(Data supplied Opens)

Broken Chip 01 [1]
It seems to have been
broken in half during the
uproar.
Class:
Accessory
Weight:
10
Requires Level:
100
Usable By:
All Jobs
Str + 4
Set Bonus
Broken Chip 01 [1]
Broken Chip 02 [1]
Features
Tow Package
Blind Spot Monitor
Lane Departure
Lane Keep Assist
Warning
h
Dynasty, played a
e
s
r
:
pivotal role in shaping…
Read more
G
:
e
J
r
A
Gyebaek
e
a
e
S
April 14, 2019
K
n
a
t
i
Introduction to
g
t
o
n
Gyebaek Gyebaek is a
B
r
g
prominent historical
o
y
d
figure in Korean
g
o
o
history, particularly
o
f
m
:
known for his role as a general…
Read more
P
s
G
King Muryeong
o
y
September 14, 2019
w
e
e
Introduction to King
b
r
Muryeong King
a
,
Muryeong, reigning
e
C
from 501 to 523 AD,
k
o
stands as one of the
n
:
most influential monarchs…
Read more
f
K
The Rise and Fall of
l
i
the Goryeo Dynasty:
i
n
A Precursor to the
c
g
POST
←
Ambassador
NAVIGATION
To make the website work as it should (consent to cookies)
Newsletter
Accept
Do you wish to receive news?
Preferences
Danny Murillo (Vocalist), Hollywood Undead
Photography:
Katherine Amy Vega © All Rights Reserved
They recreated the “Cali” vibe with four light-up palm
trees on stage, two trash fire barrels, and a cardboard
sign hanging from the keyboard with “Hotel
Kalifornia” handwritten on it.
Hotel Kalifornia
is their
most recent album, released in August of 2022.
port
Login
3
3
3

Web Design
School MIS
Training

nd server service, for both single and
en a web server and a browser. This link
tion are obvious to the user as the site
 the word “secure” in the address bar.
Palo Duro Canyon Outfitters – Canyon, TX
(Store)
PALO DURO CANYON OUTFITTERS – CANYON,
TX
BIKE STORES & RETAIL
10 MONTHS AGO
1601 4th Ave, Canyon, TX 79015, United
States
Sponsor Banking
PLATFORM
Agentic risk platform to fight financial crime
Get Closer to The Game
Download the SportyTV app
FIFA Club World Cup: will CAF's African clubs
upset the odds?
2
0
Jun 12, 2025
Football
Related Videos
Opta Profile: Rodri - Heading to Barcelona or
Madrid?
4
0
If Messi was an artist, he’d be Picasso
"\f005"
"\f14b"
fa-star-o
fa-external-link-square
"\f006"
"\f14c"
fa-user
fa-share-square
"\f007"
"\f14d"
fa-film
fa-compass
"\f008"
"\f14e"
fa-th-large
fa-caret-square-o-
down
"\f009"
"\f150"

(Data supplied Closes)
(Data supplied Opens)

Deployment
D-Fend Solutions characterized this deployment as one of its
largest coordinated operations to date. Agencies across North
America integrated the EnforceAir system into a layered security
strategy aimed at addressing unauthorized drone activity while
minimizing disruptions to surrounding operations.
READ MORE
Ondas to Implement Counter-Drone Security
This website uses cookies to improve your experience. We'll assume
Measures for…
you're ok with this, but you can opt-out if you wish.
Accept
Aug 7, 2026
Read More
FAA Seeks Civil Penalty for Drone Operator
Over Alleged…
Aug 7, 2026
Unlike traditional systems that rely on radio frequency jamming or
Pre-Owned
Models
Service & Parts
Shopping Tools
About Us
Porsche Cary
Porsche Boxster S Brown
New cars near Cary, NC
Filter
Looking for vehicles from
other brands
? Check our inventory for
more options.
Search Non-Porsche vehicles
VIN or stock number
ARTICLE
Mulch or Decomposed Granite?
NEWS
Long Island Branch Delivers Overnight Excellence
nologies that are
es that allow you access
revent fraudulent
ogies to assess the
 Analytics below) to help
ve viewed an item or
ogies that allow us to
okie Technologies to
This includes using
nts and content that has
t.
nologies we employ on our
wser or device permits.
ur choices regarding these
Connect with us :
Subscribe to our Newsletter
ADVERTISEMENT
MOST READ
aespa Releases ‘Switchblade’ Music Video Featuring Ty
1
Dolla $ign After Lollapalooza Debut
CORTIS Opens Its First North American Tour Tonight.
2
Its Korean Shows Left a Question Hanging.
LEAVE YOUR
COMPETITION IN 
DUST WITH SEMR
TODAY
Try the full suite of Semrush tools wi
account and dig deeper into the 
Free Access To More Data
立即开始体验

(Data supplied Closes)
(Data supplied Opens)

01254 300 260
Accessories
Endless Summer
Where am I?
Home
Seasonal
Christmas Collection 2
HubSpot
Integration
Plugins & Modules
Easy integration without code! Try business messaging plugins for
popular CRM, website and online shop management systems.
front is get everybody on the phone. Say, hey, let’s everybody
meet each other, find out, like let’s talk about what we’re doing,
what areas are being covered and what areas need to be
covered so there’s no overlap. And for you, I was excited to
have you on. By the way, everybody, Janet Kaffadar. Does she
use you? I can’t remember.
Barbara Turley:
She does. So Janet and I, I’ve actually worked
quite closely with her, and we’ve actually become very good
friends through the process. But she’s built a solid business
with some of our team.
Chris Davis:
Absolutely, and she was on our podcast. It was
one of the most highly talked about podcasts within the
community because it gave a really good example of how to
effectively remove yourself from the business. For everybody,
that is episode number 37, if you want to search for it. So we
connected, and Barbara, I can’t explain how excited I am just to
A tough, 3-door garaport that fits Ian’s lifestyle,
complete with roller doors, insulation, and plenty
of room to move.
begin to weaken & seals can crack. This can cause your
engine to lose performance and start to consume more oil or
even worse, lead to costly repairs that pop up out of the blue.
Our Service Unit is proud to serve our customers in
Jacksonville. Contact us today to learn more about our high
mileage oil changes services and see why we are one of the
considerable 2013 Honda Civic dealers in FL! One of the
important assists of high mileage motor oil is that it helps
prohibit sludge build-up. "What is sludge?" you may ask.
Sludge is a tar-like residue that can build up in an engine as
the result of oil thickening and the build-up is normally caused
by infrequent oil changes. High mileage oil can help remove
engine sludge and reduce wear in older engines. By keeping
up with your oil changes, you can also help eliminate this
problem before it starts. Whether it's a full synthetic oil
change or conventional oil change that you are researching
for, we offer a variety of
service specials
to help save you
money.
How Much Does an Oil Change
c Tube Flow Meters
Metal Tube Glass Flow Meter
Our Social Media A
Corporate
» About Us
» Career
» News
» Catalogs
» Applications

(Data supplied Closes)

_About this task_.
Once the line with "with some of our team." is found in the records above, print exactly that line and every line after it through the line with "begin to weaken".

_Solution for this exercise_.
with some of our team.
Chris Davis:
Absolutely, and she was on our podcast. It was
one of the most highly talked about podcasts within the
community because it gave a really good example of how to
effectively remove yourself from the business. For everybody,
that is episode number 37, if you want to search for it. So we
connected, and Barbara, I can’t explain how excited I am just to
A tough, 3-door garaport that fits Ian’s lifestyle,
complete with roller doors, insulation, and plenty
of room to move.
begin to weaken & seals can crack. This can cause your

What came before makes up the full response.